#### Task instructions
When "lasers" occurs in a line of the material, copy that line.

#### Information supplied
>>>

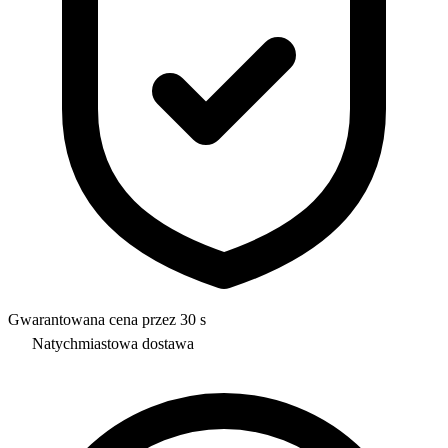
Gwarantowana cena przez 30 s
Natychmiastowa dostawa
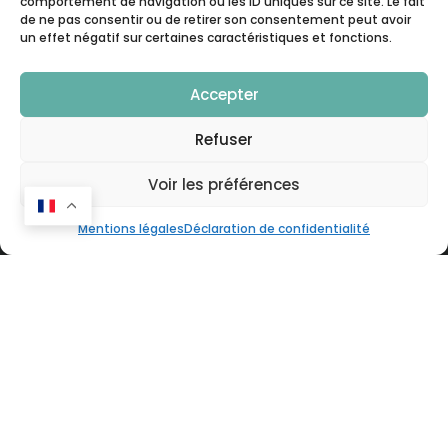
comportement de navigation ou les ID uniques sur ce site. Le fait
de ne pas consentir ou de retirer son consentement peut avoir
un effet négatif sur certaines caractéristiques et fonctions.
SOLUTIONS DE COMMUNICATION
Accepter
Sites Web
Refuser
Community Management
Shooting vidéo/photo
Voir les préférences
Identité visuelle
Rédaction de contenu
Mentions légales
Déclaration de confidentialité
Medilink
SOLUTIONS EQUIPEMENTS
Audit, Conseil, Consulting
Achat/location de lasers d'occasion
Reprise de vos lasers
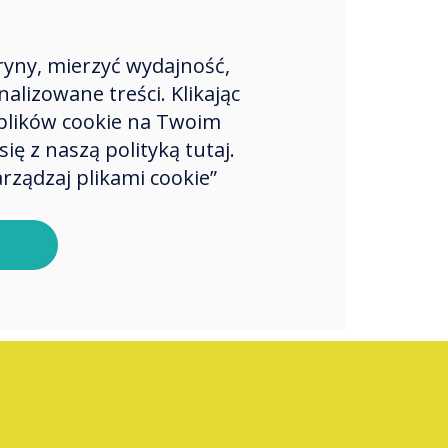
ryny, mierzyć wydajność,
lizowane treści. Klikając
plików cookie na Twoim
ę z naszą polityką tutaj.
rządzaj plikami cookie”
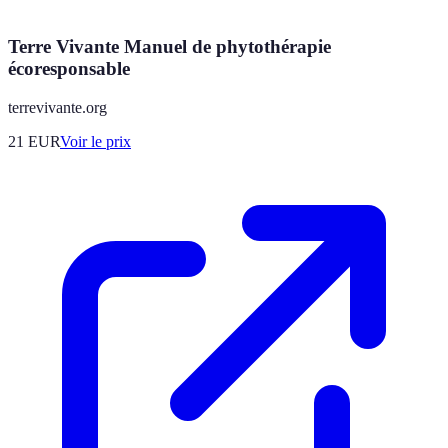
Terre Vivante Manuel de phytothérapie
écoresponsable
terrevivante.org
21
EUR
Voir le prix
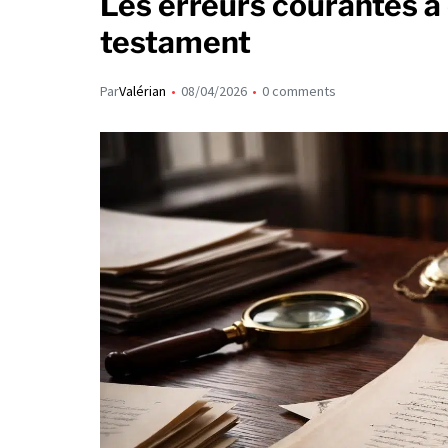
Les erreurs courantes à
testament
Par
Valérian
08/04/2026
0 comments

<<<
>>>

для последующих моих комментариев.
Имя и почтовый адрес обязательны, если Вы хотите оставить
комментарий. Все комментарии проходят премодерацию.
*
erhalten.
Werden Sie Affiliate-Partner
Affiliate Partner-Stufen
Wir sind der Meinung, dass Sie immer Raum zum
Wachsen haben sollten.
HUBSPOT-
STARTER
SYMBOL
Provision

<<<

#### Exercise response
Achat/location de lasers d'occasion
Reprise de vos lasers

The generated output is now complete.